About this exercise:
If "Garden" shows up in a line of the material, return that line.
*** Material for this task Section Begins ***
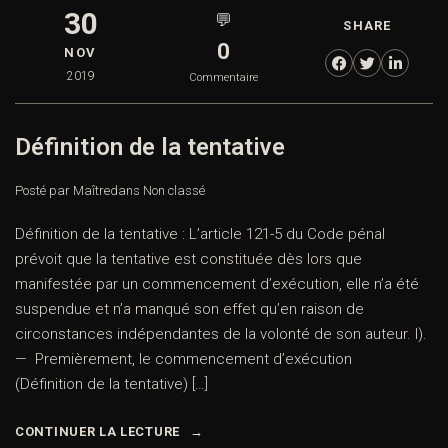
30
💬
SHARE
0
NOV
2019
Commentaire
Définition de la tentative
Posté par Maître
dans
Non classé
Définition de la tentative : L’article 121-5 du Code pénal
prévoit que la tentative est constituée dès lors que
manifestée par un commencement d’exécution, elle n’a été
suspendue et n’a manqué son effet qu’en raison de
circonstances indépendantes de la volonté de son auteur. I).
— Premièrement, le commencement d’exécution
(Définition de la tentative) […]
CONTINUER LA LECTURE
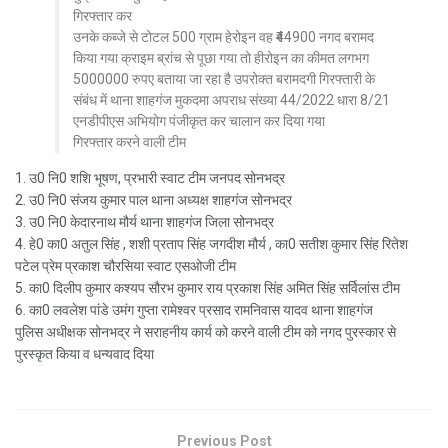
गिरफ्तार कर
उनके कब्जे से टोटल 500 ग्राम हेरोइन वह ₹44900 नगद बरामद
किया गया क्राइम ब्रांच से पूछा गया तो हीरोइन का कीमत लगभग
5000000 रुपए बताया जा रहा है उपरोक्त बरामदगी गिरफ्तारी के
संबंध में थाना शाहगंज मुकदमा अपराध संख्या 44/2022 धारा 8/21
एनडीपीएस अभियोग पंजीकृत कर चालान कर दिया गया
गिरफ्तार करने वाली टीम
1. उ0 नि0 शशि भूषण, प्रभारी स्वाट टीम जनपद सोनभद्र
2. उ0 नि0 संजय कुमार पाल थाना अध्यक्ष शाहगंज सोनभद्र
3. उ0 नि0 केदारनाथ मौर्य थाना शाहगंज जिला सोनभद्र
4. हे0 का0 अतुल सिंह , शशी प्रताप सिंह जगदीश मौर्य , का0 सतीश कुमार सिंह रितेश
पटेल प्रेम प्रकाश चौरसिया स्वाट एसओजी टीम
5. का0 दिलीप कुमार कश्यप सौरभ कुमार राय प्रकाश सिंह अमित सिंह सर्विलांस टीम
6. का0 लवलेश पांडे उमंग गुप्ता रामेश्वर प्रसाद रामनिवास यादव थाना शाहगंज
पुलिस अधीक्षक सोनभद्र ने सराहनीय कार्य को करने वाली टीम को नगद पुरस्कार से
पुरस्कृत किया व धन्यवाद दिया
Previous Post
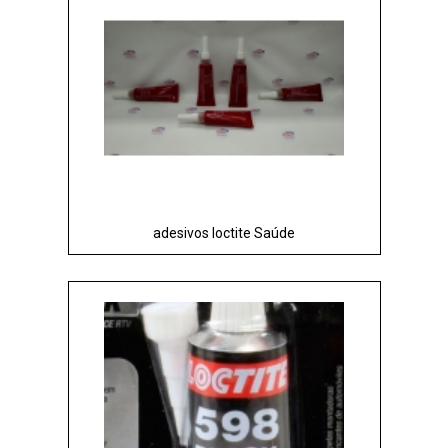
adesivos loctite Saúde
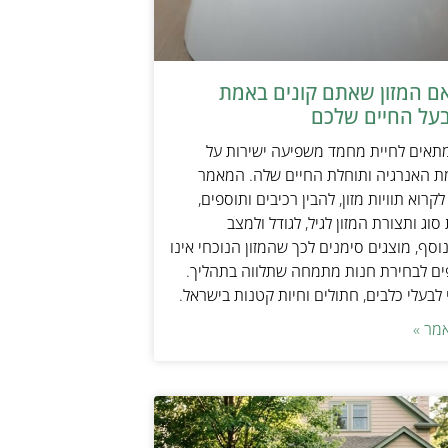
אם המזון שאתם קונים באמת
על החיים שלכם
מתאים לחיית מחמד משפיעה ישירות על
ת האנרגיה ותוחלת החיים שלה. המאמר
קרוא תוויות מזון, להבין רכיבים ותוספים,
וג ותצורת המזון לגיל, לגודל ולמצב
וסף, מוצגים סימנים לכך שהמזון הנוכחי אינו
ים לבחירת חנות מתמחה שתלווה בתהליך.
לבעלי כלבים, חתולים וחיות קטנות בישראל.
מר »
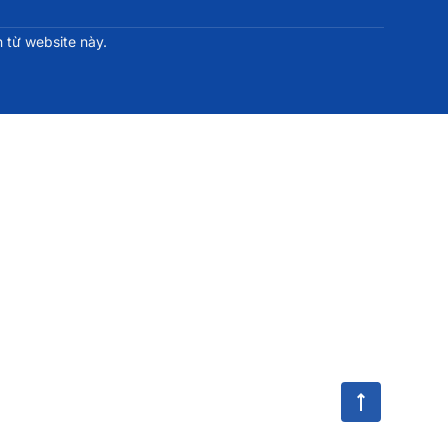
 từ website này.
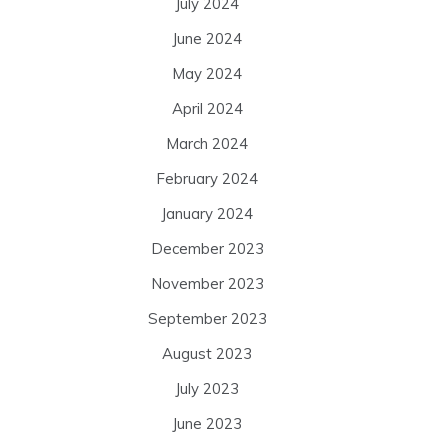
July 2024
June 2024
May 2024
April 2024
March 2024
February 2024
January 2024
December 2023
November 2023
September 2023
August 2023
July 2023
June 2023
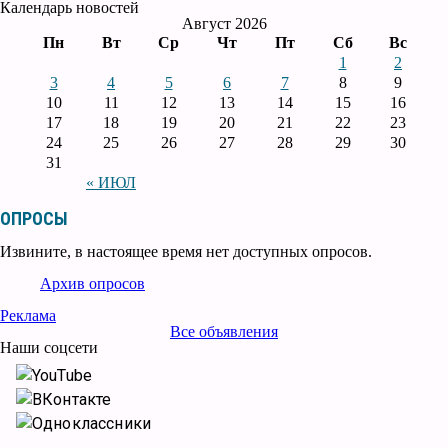
Календарь новостей
Август 2026
Пн
Вт
Ср
Чт
Пт
Сб
Вс
1
2
3
4
5
6
7
8
9
10
11
12
13
14
15
16
17
18
19
20
21
22
23
24
25
26
27
28
29
30
31
« ИЮЛ
ОПРОСЫ
Извините, в настоящее время нет доступных опросов.
Архив опросов
Реклама
Все объявления
Наши соцсети
YouTube
ВКонтакте
Одноклассники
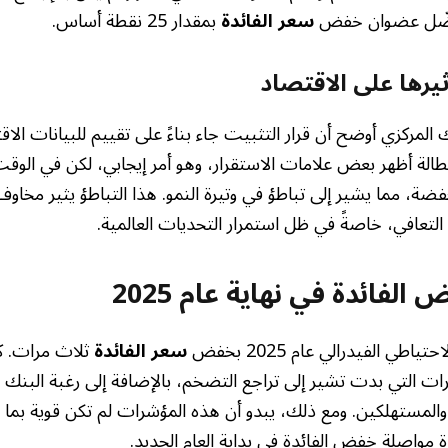
سعر الفائدة
بمقدار 25 نقطة أساس.
ثيرها على الاقتصاد
 المركزي أوضح أن قرار التثبيت جاء بناءً على تقييم للبيانات الاق
لبطالة أظهر بعض علامات الاستقرار، وهو أمر إيجابي، لكن في ال
، مما يشير إلى تباطؤ في وتيرة النمو. هذا التباطؤ يثير مخاو
لتعافي، خاصةً في ظل استمرار التحديات العالمية.
لفائدة في نهاية عام 2025
اطي الفيدرالي عام 2025 بخفض
سعر الفائدة
ثلاث مرات. 
ات التي بدت تشير إلى تراجع التضخم، بالإضافة إلى رغبة البنك
لمستهلكين. ومع ذلك، يبدو أن هذه المؤشرات لم تكن قوية بما ي
مواصلة خفض الفائدة في بداية العام الجديد.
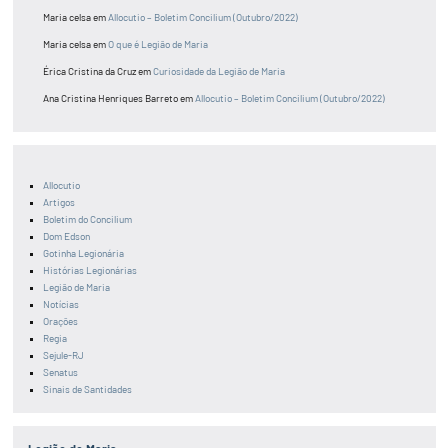
Maria celsa
em
Allocutio – Boletim Concilium (Outubro/2022)
Maria celsa
em
O que é Legião de Maria
Érica Cristina da Cruz
em
Curiosidade da Legião de Maria
Ana Cristina Henriques Barreto
em
Allocutio – Boletim Concilium (Outubro/2022)
Allocutio
Artigos
Boletim do Concilium
Dom Edson
Gotinha Legionária
Histórias Legionárias
Legião de Maria
Notícias
Orações
Regia
Sejule-RJ
Senatus
Sinais de Santidades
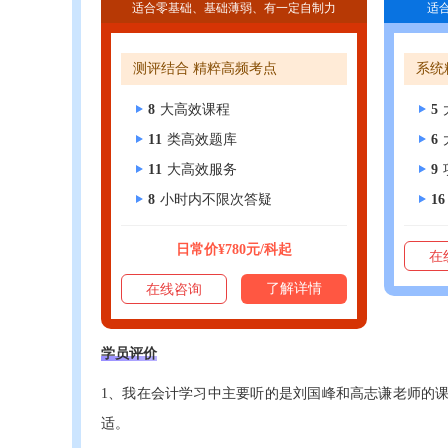
适合零基础、基础薄弱、有一定自制力
适
测评结合 精粹高频考点
系统
8
大高效课程
5
11
类高效题库
6
11
大高效服务
9
8
小时内不限次答疑
16
日常价¥780元/科起
在
了解详情
在线咨询
学员评价
1、我在会计学习中主要听的是刘国峰和高志谦老师的
适。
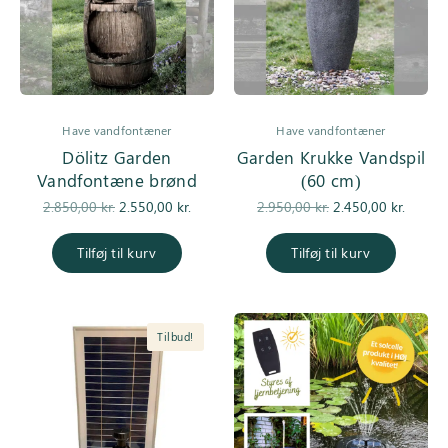
Have vandfontæner
Have vandfontæner
Dölitz Garden
Garden Krukke Vandspil
Vandfontæne brønd
(60 cm)
Den
Den
Den
De
2.850,00
kr.
2.550,00
kr.
2.950,00
kr.
2.450,00
kr.
oprindelige
aktuelle pris
oprindelige
aktuell
pris var:
er:
pris var:
er
Tilføj til kurv
Tilføj til kurv
2.850,00 kr..
2.550,00 kr..
2.950,00 kr..
2.450,0
Tilbud!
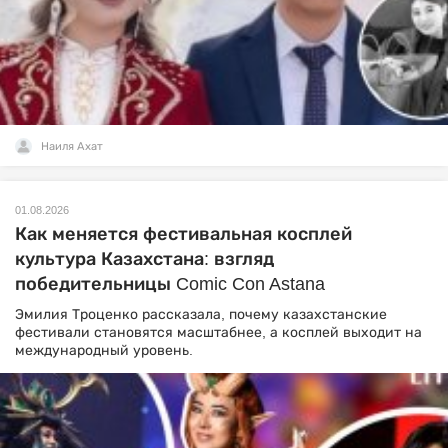
Наиля Ахат
01.08.2026
Как меняется фестивальная косплей
культура Казахстана: взгляд
победительницы Comic Con Astana
Эмилия Троценко рассказала, почему казахстанские
фестивали становятся масштабнее, а косплей выходит на
международный уровень.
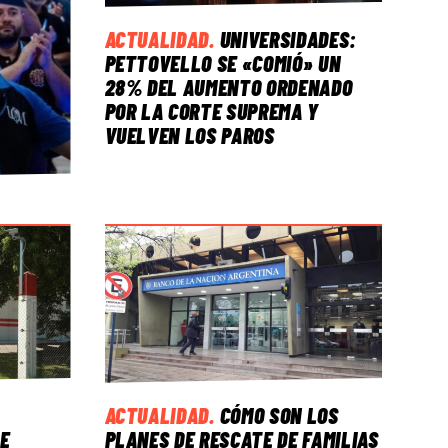
ACTUALIDAD
.
UNIVERSIDADES:
PETTOVELLO SE «COMIÓ» UN
28% DEL AUMENTO ORDENADO
POR LA CORTE SUPREMA Y
VUELVEN LOS PAROS
ACTUALIDAD
.
CÓMO SON LOS
E
PLANES DE RESCATE DE FAMILIAS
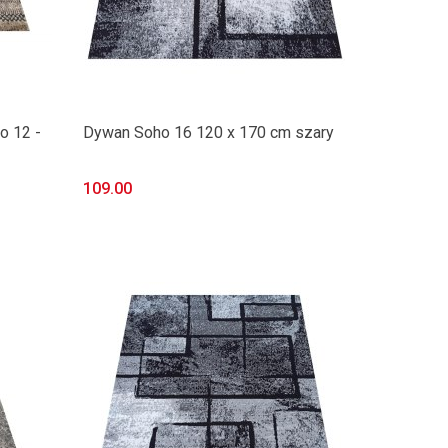
 12 -
Dywan Soho 16 120 x 170 cm szary
109.00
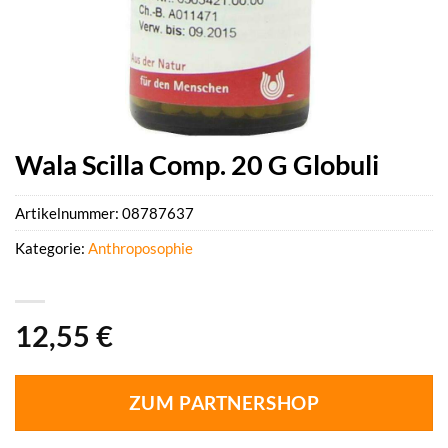
Wala Scilla Comp. 20 G Globuli
Artikelnummer:
08787637
Kategorie:
Anthroposophie
12,55
€
ZUM PARTNERSHOP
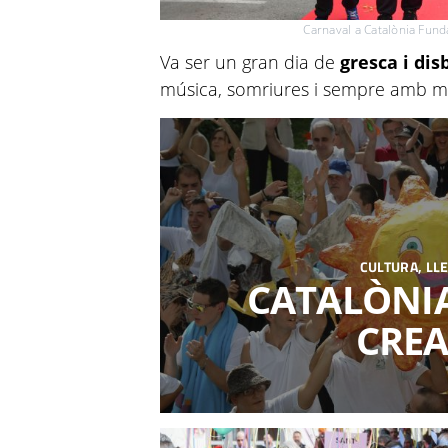
Carnaval a Catalònia Fund
Va ser un gran dia de
gresca i di
música, somriures i sempre amb mo
CULTURA, LLE
CATALÒNI
CREA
*** Material for this task Section Ends ***
Response to the task:
Dölitz Garden
Garden Krukke Vandspil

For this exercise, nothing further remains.